- **What the exercise asks**: Search term "самообслуговування": copy each line of the data containing it.
┄┄┄┄┄┄┄┄┄┄
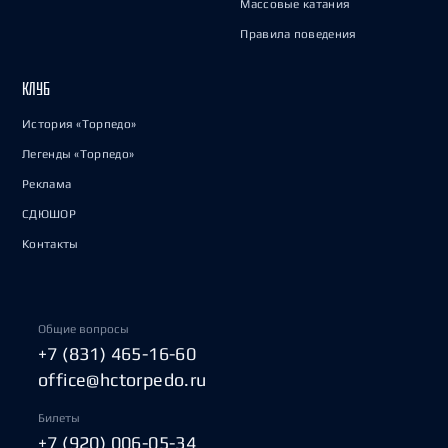
Массовые катания
Правила поведения
КЛУБ
История «Торпедо»
Легенды «Торпедо»
Реклама
СДЮШОР
Контакты
Общие вопросы
+7 (831) 465-16-60
office@hctorpedo.ru
Билеты
+7 (920) 006-05-34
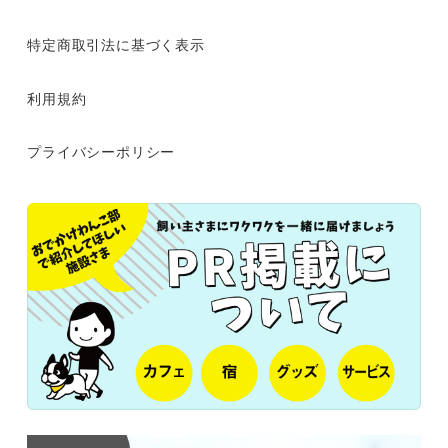
特定商取引法に基づく表示
利用規約
プライバシーポリシー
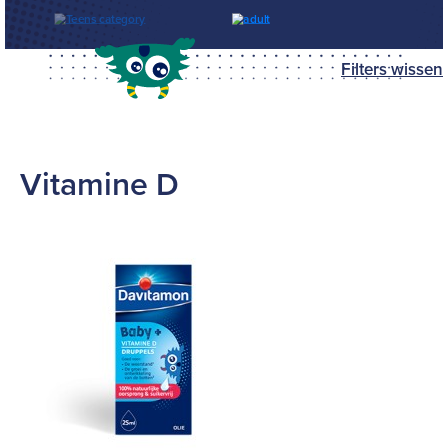
Filters wissen
Vitamine D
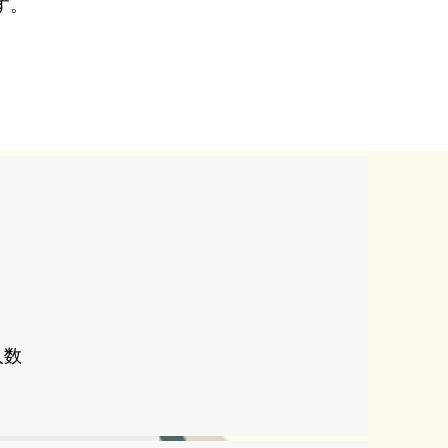
す。
人数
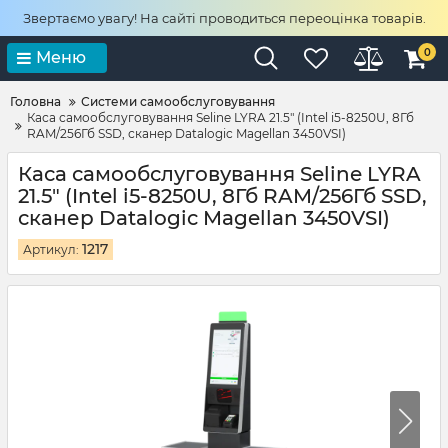
Звертаємо увагу! На сайті проводиться переоцінка товарів.
0
Меню
Головна
Системи самообслуговування
Каса самообслуговування Seline LYRA 21.5" (Intel i5-8250U, 8Гб
RAM/256Гб SSD, сканер Datalogic Magellan 3450VSI)
Каса самообслуговування Seline LYRA
21.5" (Intel i5-8250U, 8Гб RAM/256Гб SSD,
сканер Datalogic Magellan 3450VSI)
1217
Артикул:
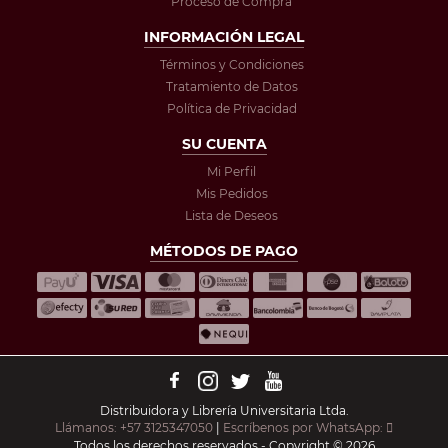
Proceso de Compra
INFORMACIÓN LEGAL
Términos y Condiciones
Tratamiento de Datos
Política de Privacidad
SU CUENTA
Mi Perfil
Mis Pedidos
Lista de Deseos
MÉTODOS DE PAGO
Distribuidora y Librería Universitaria Ltda.
Llámanos: +57 3125347050
|
Escríbenos por WhatsApp:
Todos los derechos reservados - Copyright © 2026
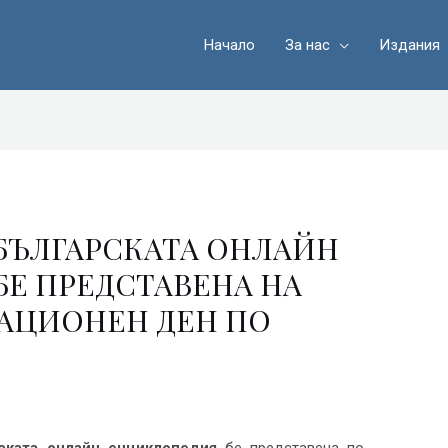
Начало
За нас
Издания
БЪЛГАРСКАТА ОНЛАЙН
Е ПРЕДСТАВЕНА НА
АЦИОНЕН ДЕН ПО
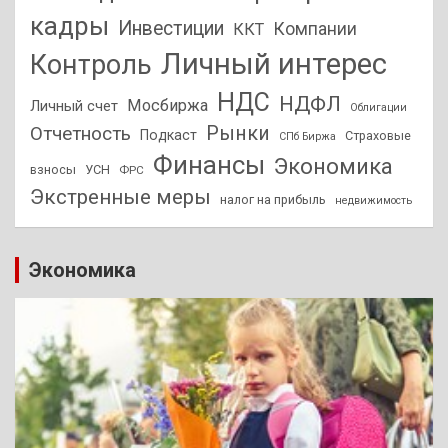
кадры
Инвестиции
Компании
ККТ
Личный интерес
Контроль
НДС
НДФЛ
Мосбиржа
Личный счет
Облигации
Отчетность
Рынки
Подкаст
Страховые
СПб Биржа
Финансы
Экономика
взносы
УСН
ФРС
Экстренные меры
налог на прибыль
недвижимость
Экономика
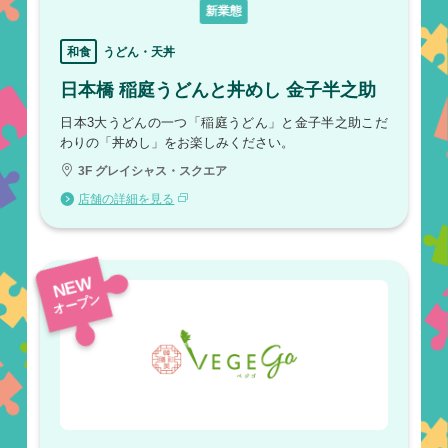
新業態
和食
うどん・天丼
日本橋 稲庭うどんと丼めし 金子半之助
日本3大うどんの一つ「稲庭うどん」と金子半之助こだ
わりの「丼めし」をお楽しみください。
3F グレイシャス・スクエア
店舗の詳細を見る
NEW
オープン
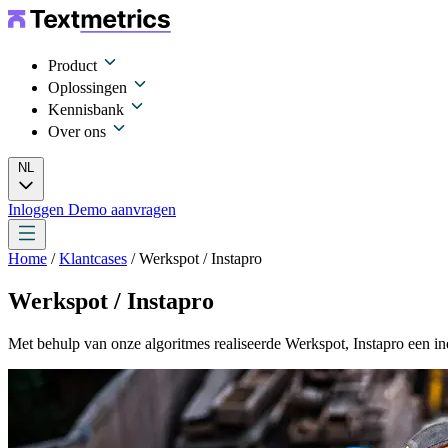
Product
Oplossingen
Kennisbank
Over ons
NL
Inloggen
Demo aanvragen
Home
/
Klantcases
/ Werkspot / Instapro
Werkspot / Instapro
Met behulp van onze algoritmes realiseerde Werkspot, Instapro een in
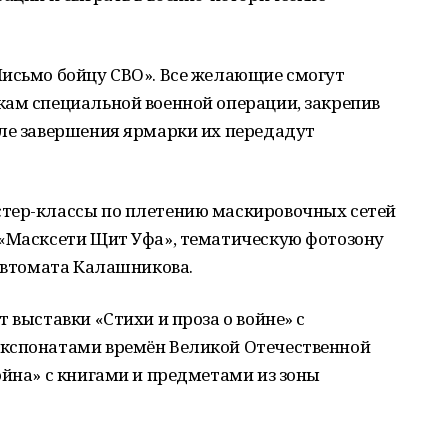
Письмо бойцу СВО». Все желающие смогут
кам специальной военной операции, закрепив
сле завершения ярмарки их передадут
тер-классы по плетению маскировочных сетей
 «Масксети Щит Уфа», тематическую фотозону
 автомата Калашникова.
 выставки «Стихи и проза о войне» с
экспонатами времён Великой Отечественной
ойна» с книгами и предметами из зоны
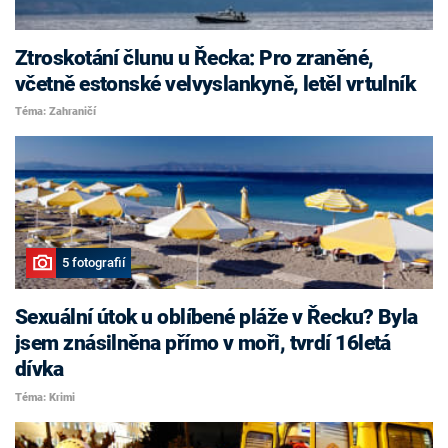
Ztroskotání člunu u Řecka: Pro zraněné,
včetně estonské velvyslankyně, letěl vrtulník
Téma: Zahraničí
5 fotografií
Sexuální útok u oblíbené pláže v Řecku? Byla
jsem znásilněna přímo v moři, tvrdí 16letá
dívka
Téma: Krimi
┄┄┄┄┄┄┄┄┄┄
- **Response to this task**:
Системи самообслуговування
Каса самообслуговування Seline LYRA 21.5" (Intel i5-8250U, 8Гб
Каса самообслуговування Seline LYRA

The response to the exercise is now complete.